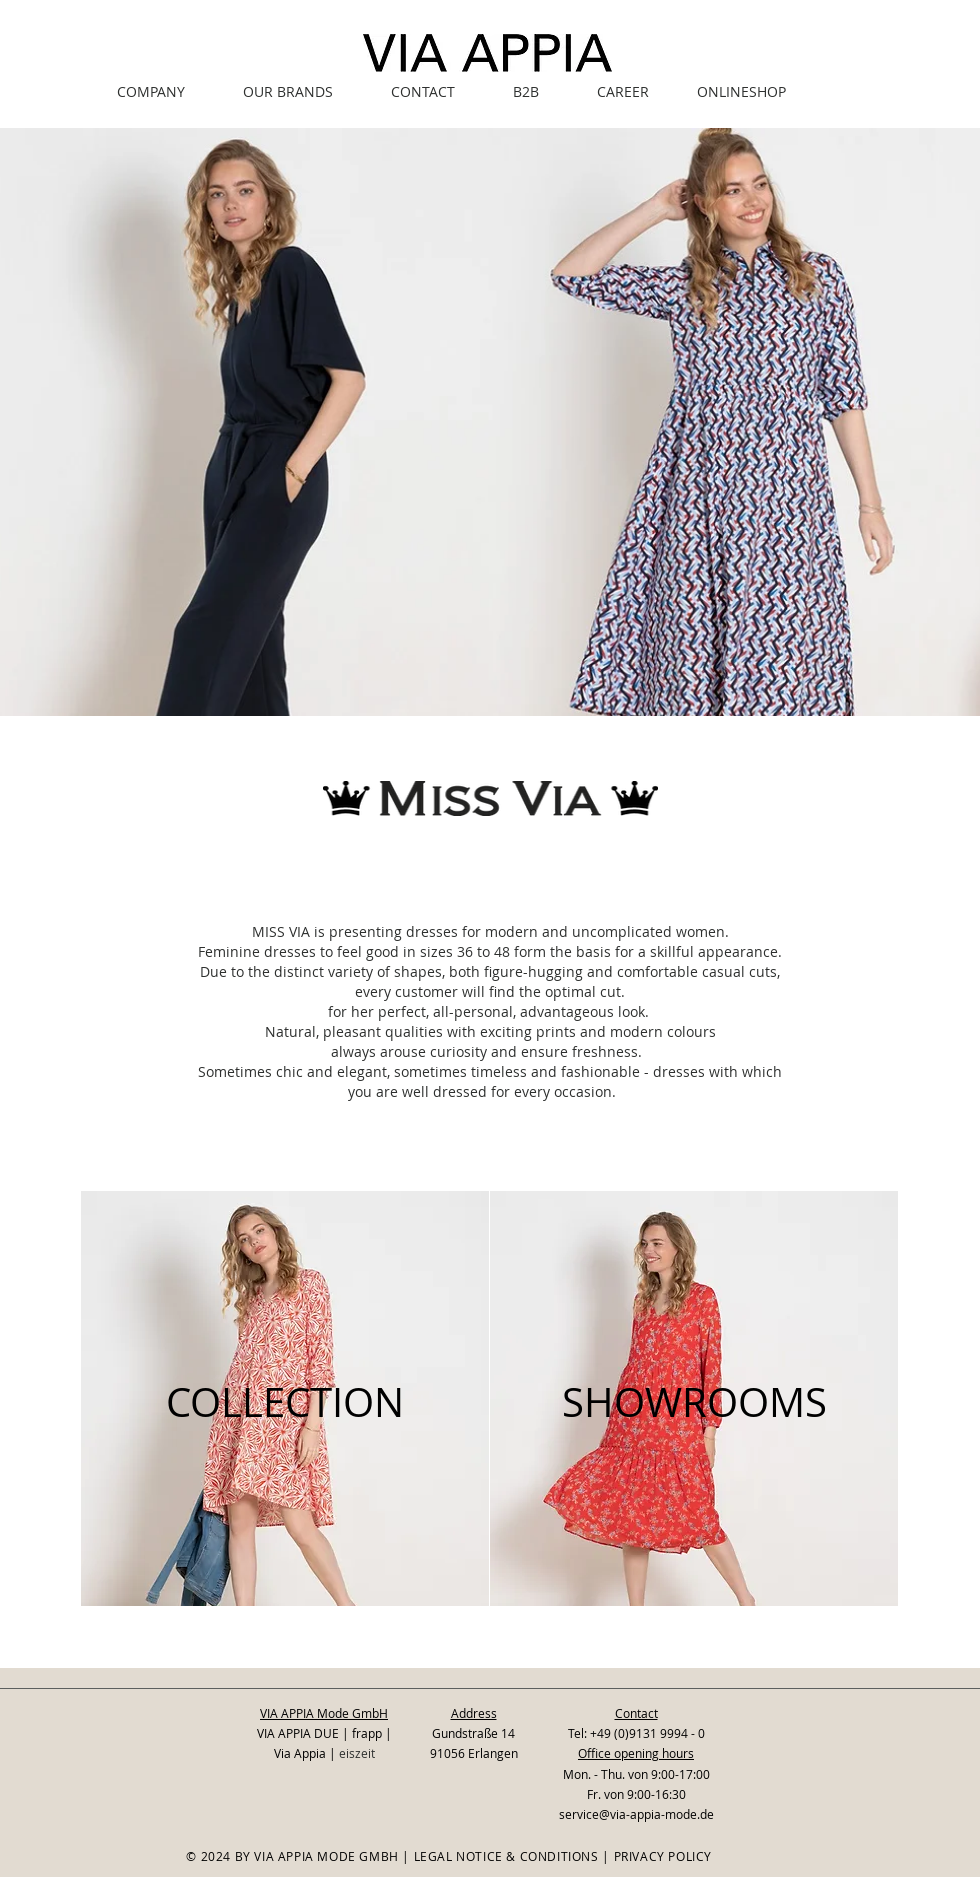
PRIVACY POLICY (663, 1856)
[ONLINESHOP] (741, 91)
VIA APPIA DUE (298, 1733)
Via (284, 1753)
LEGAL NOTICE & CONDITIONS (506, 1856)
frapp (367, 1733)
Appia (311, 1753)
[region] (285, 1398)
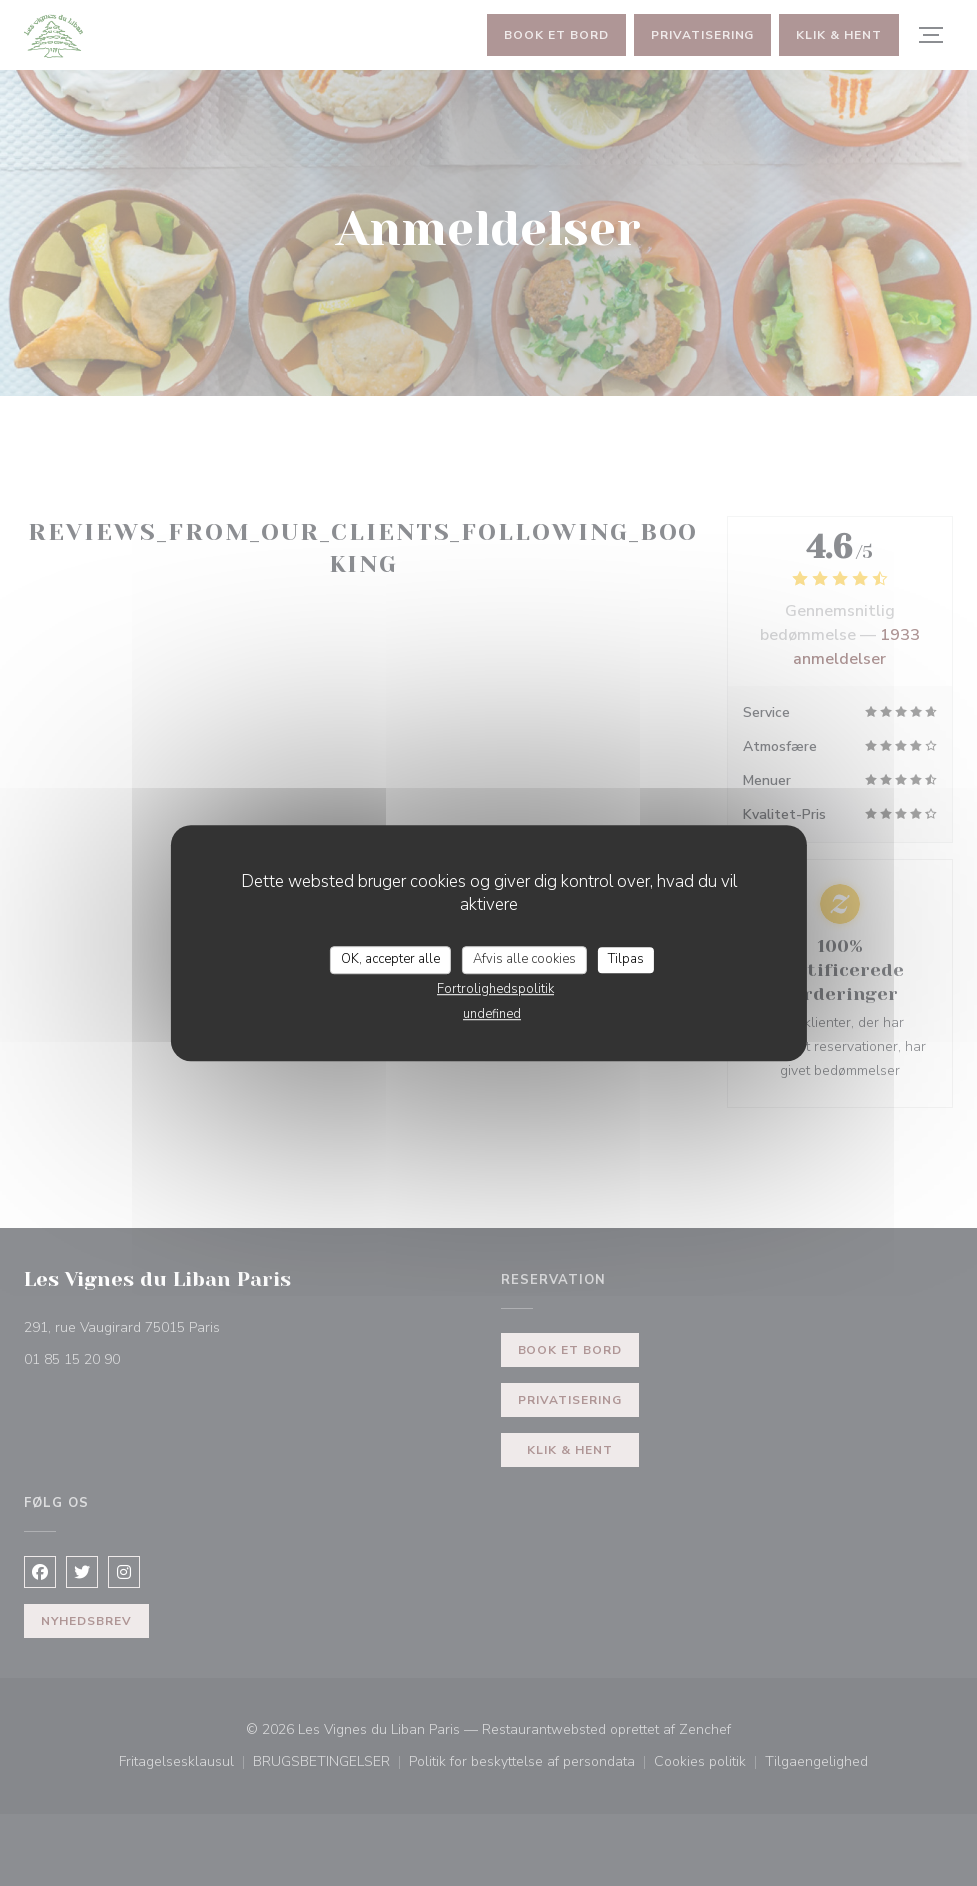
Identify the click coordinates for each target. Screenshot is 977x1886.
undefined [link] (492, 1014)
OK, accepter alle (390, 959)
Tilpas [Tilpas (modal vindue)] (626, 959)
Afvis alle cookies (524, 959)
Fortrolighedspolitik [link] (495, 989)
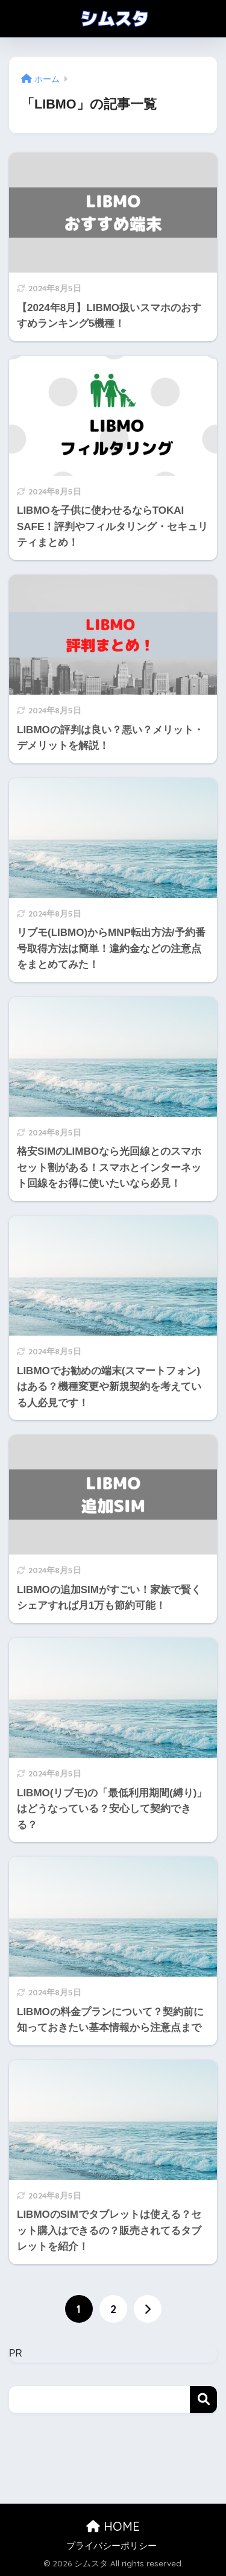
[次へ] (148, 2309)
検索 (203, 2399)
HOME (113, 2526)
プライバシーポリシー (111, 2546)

● **PROBLEM**
The lines of the records that contain the string "link" should be located and copied.

● **ANSWER FOR THIS EXERCISE**
undefined [link] (492, 1014)
Fortrolighedspolitik [link] (495, 989)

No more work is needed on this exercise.